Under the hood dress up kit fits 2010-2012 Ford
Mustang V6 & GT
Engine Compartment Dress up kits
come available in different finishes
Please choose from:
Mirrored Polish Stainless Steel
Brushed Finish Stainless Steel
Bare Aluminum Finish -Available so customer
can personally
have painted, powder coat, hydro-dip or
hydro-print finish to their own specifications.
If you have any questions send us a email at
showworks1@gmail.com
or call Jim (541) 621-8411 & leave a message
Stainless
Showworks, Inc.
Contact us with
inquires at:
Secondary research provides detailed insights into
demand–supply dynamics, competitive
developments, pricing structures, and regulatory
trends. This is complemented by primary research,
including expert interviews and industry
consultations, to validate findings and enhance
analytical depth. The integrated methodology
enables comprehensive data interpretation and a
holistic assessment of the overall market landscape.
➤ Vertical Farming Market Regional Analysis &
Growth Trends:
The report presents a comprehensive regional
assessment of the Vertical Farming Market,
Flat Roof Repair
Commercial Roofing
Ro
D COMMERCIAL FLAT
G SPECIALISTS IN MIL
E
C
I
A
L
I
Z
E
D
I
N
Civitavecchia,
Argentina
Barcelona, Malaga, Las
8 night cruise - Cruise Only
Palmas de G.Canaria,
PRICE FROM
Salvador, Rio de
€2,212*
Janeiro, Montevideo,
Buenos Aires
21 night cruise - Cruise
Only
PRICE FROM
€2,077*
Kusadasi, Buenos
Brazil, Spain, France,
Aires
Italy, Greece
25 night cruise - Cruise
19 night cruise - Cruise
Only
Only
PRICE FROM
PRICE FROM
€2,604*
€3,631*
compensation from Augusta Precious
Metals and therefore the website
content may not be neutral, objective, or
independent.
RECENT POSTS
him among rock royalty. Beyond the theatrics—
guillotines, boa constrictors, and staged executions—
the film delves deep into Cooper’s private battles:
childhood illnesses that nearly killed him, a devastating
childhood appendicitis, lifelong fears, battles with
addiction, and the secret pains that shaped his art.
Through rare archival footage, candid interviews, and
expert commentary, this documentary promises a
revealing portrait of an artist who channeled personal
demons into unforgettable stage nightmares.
——
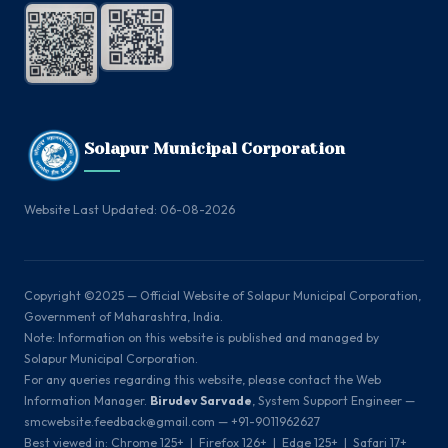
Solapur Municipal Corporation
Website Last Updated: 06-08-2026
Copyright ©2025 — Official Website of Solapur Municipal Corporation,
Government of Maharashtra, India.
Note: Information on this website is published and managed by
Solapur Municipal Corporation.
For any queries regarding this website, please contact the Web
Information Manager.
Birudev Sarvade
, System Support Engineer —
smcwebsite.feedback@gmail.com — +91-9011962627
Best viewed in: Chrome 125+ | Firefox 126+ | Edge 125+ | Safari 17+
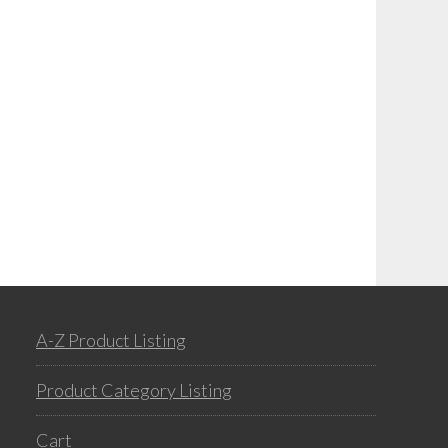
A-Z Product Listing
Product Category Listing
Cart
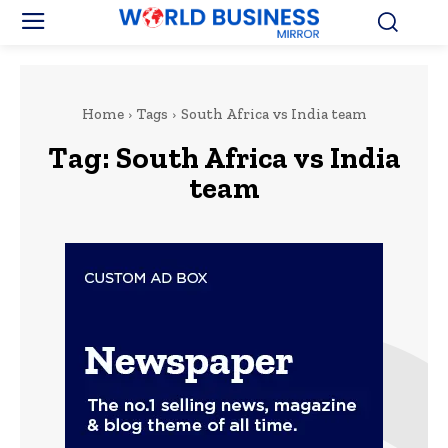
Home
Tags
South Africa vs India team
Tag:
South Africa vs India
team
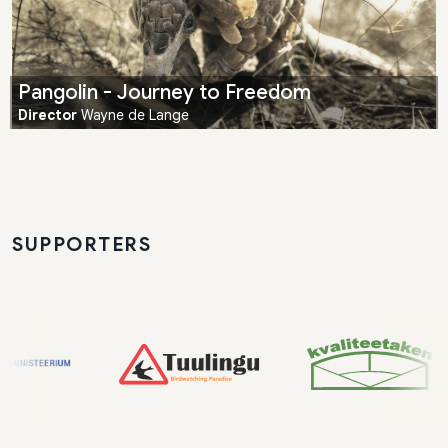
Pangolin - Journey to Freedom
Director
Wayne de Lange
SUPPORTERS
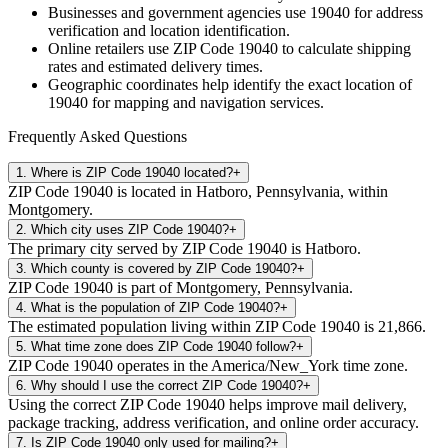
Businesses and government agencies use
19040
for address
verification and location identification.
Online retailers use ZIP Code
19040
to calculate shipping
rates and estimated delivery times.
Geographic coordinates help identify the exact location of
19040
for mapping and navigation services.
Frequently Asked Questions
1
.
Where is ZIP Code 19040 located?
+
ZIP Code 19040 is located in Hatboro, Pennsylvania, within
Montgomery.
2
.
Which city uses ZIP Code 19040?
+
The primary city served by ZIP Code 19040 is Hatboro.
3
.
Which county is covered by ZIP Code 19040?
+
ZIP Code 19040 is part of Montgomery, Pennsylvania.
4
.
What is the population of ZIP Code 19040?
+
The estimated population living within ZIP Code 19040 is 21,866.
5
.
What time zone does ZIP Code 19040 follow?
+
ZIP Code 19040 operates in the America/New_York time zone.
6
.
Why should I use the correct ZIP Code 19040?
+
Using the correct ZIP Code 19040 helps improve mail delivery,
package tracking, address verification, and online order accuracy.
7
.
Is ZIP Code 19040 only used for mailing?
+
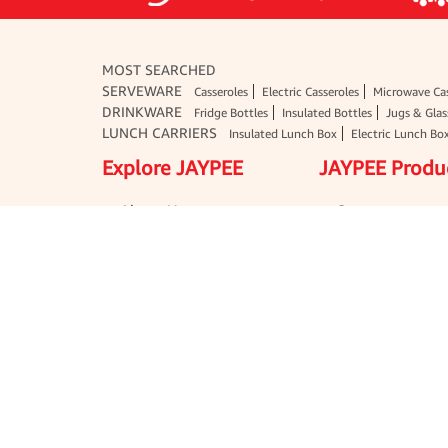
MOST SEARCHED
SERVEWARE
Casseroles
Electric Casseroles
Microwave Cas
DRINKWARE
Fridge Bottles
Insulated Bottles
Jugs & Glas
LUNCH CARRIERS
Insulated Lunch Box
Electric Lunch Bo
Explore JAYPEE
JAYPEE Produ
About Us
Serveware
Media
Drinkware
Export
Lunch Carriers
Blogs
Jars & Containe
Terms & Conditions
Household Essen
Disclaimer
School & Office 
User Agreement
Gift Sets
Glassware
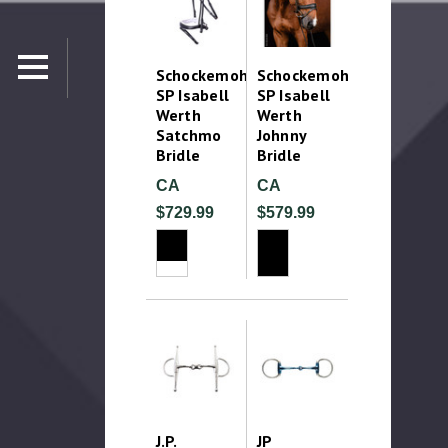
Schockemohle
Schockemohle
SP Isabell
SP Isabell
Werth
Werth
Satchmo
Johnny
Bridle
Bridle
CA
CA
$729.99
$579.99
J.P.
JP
——
ACTION ITEM
Beginning at the line above with "Under the hood" and finishing at the line with "analytical depth. The integrated methodology", return each line exactly and return nothing else.

RESULT
Under the hood dress up kit fits 2010-2012 Ford
Mustang V6 & GT
Engine Compartment Dress up kits
come available in different finishes
Please choose from:
Mirrored Polish Stainless Steel
Brushed Finish Stainless Steel
Bare Aluminum Finish -Available so customer
can personally
have painted, powder coat, hydro-dip or
hydro-print finish to their own specifications.
If you have any questions send us a email at
showworks1@gmail.com
or call Jim (541) 621-8411 & leave a message
Stainless
Showworks, Inc.
Contact us with
inquires at:
Secondary research provides detailed insights into
demand–supply dynamics, competitive
developments, pricing structures, and regulatory
trends. This is complemented by primary research,
including expert interviews and industry
consultations, to validate findings and enhance
analytical depth. The integrated methodology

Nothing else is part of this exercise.